I suspect that 98% of the travel images in the world are taken straight on with one subject in the frame. That is fine if there is a compelling reason to do so–the expression is remarkable, the action compelling, the light god-like radiant, or it just had to be composed that way.
I have done my share of straight-on shooting. Most of the time I was just being lazy or bereft of vision. Or, maybe I was just having a good time walking down the streets of India, Vietnam, New York or anywhere with my camera. An interesting person, or a pretty door, or a splash of color does not insure a great photograph of these subjects. So, I better have an inarguable reason when I choose one of these images as a select!
Fortunately, when I get to a situation that beckons to me as a photographer I can often pull myself together, back away from the straight-on shot, and elevate my creativity.
Here’s an example of an extremely interesting person that first I photographed as a straight on head shot. It is okay, not terrible, but certainly not exciting.
I rethought the situation and MOVED and looked for more texture, depth and expression. It is still straight-on but now there is a reason.

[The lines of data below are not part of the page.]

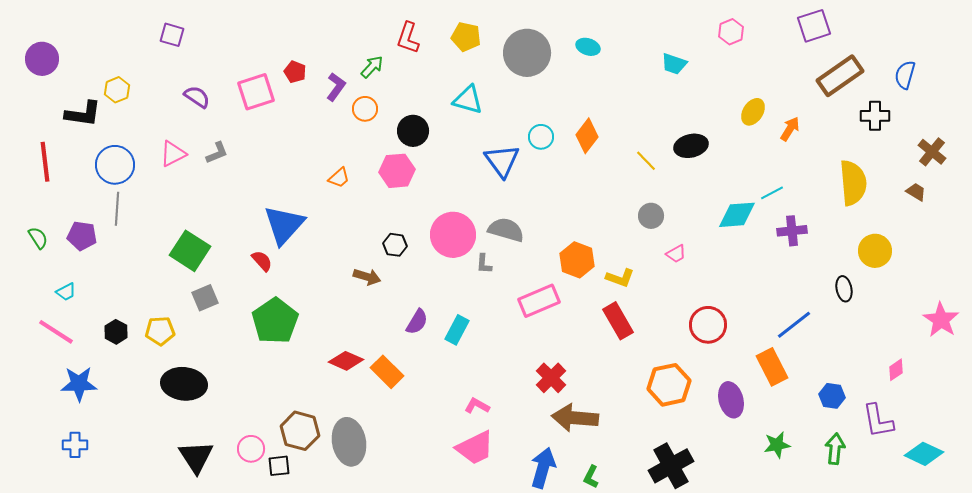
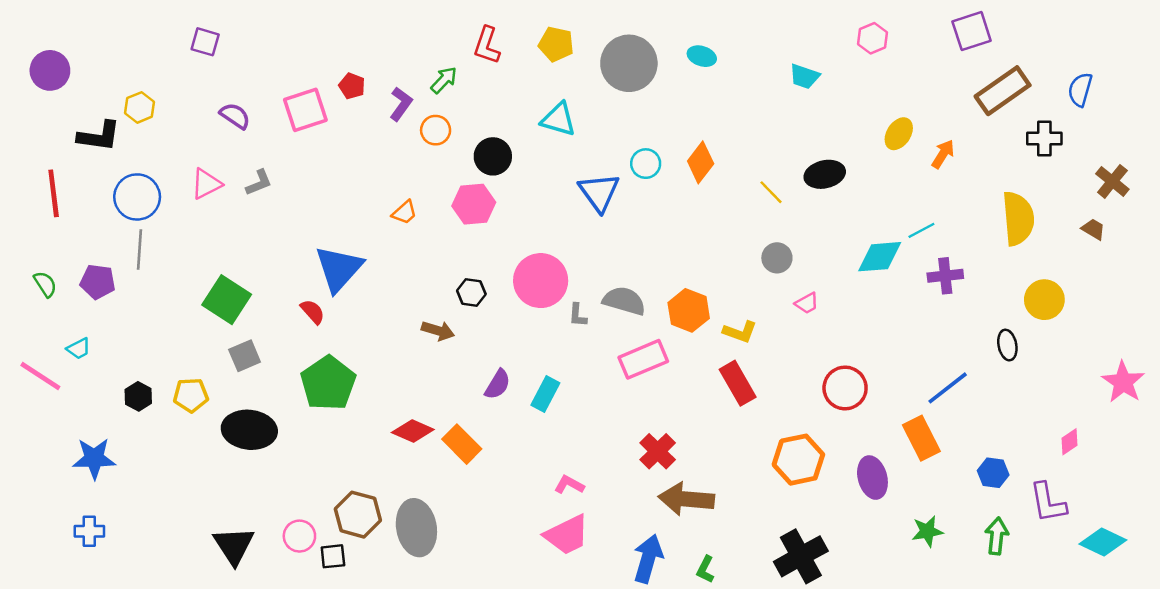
gray semicircle: (506, 230) -> (624, 301), moved
pink line: (56, 332) -> (40, 376), moved
black ellipse: (184, 384) -> (249, 430), moved

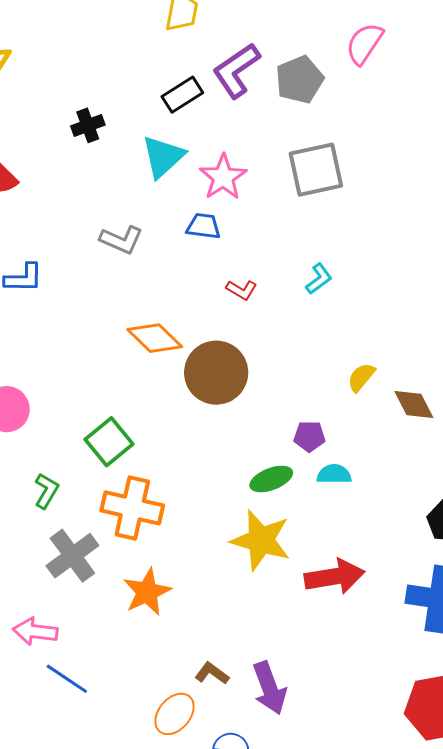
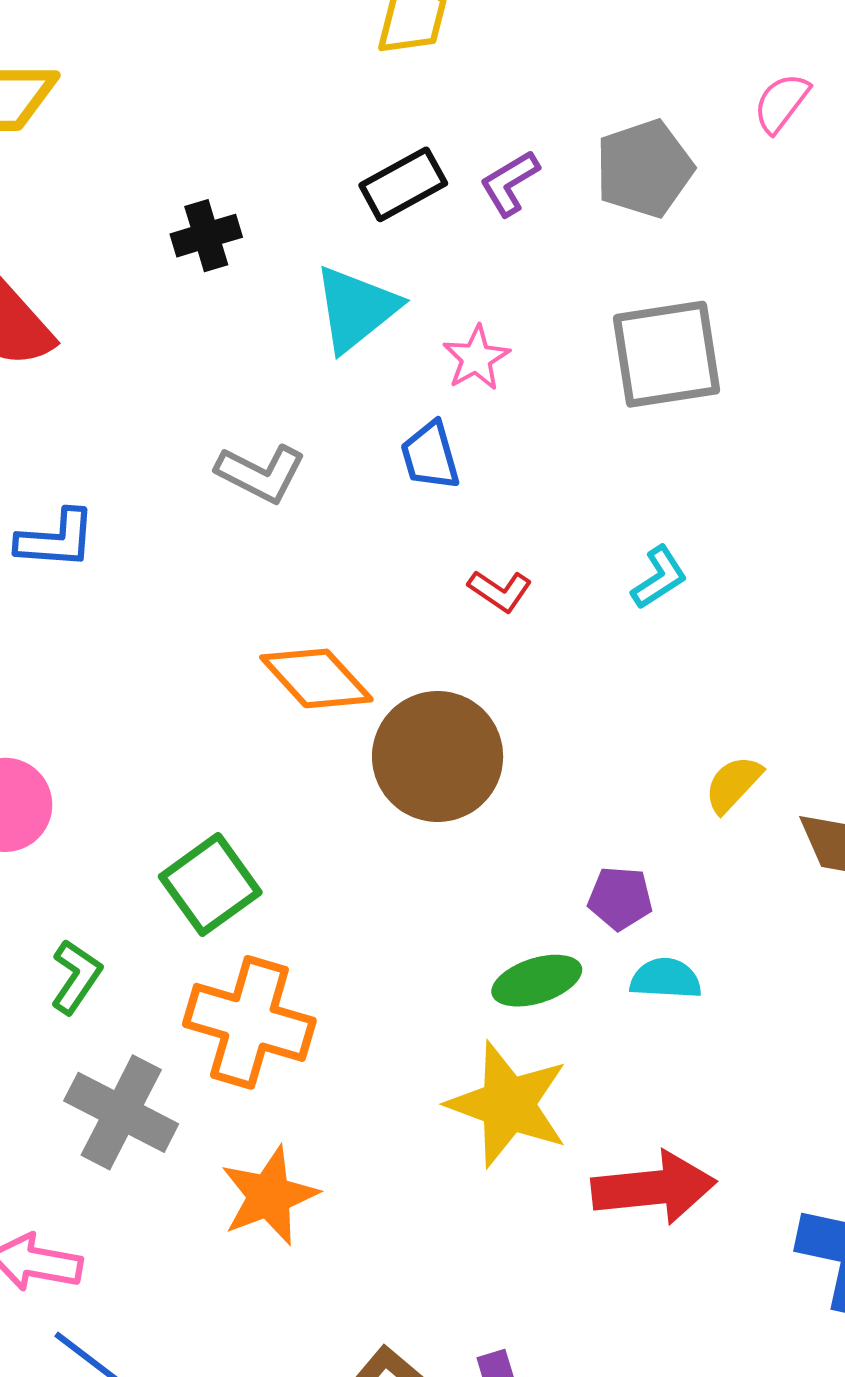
pink semicircle: (364, 44) -> (781, 103), size x0.7
purple L-shape: (236, 70) -> (510, 183), moved, size x0.6
pink star: (223, 177) -> (476, 358), size x0.7
blue trapezoid: (204, 226) -> (430, 456), turned -117
gray cross: (72, 556) -> (121, 1112), turned -30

© nevada wier Myanmar, Chin State
It meant changing my perspective (the physical distance and angle from myself to the subject). Moving is one of the best ways to become a better photographer (especially if you are using a mid-range lens).
Last year I was in Mongolia photographing the Kazakh eagle hunters. I often take this kind of image so that the person gets used to having me photograph them, or so I can send back a print I think they might like. But then, at the end of the edit they usually end up in the trash.
In this composition there is a clump of horses in the background, the horizon is in the middle of the frame, and there is empty space that has no purpose. It is just another boring shot of an interesting person.
Since everything has to matter in a frame, I moved right under the eagle, and laid down on the ground, in order to shoot up at the sky. It almost looks like the eagle wants to swoop down and eat me (maybe it did!).
© nevada wier Mongolia. Far west.
I am always looking for an interesting angle. Not long ago I was in Southern India. It is so easy to photograph in India that I feel I have to work extra hard to create a compelling image! I had a wonderful encounter with some pilgrims at the lovely Meenakshi Sundareswarar Thirukoil Temple.
© nevada wier India. Madurai.
I knelt down with my wide angle lens, exposed for the sky (I often work on manual mode), and added a touch of flash. (I will discuss my use of wide angles and fill flash in future posts). I think you can now image that a straight-on shot would be rather mundane in comparison.
So take your straight-on “insurance” shot — then think, feel, and move!